Aim of the exercise. Compute how many lines in the data below hold the word "going", then report that number with nothing else.

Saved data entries

[Start of Attachment]

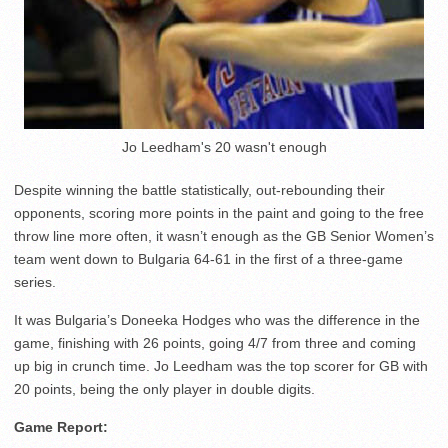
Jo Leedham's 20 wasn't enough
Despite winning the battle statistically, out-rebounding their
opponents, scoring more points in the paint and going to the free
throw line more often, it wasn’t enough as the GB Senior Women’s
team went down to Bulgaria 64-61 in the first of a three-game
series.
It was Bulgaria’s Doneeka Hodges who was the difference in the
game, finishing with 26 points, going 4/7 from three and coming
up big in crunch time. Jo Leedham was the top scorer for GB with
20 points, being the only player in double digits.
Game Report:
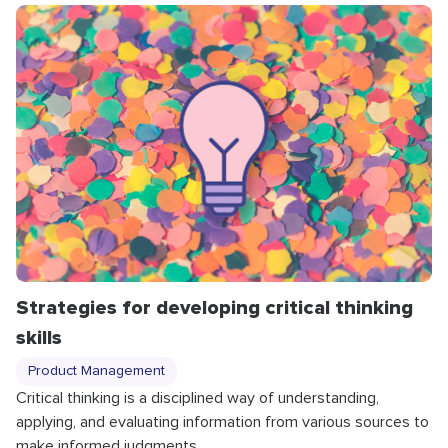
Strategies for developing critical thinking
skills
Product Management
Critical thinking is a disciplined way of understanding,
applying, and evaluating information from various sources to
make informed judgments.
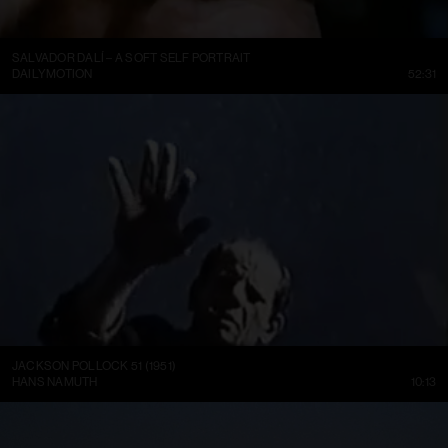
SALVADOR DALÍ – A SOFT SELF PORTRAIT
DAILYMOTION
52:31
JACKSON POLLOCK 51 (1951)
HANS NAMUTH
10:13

[End of Attachment]

Answer box. 2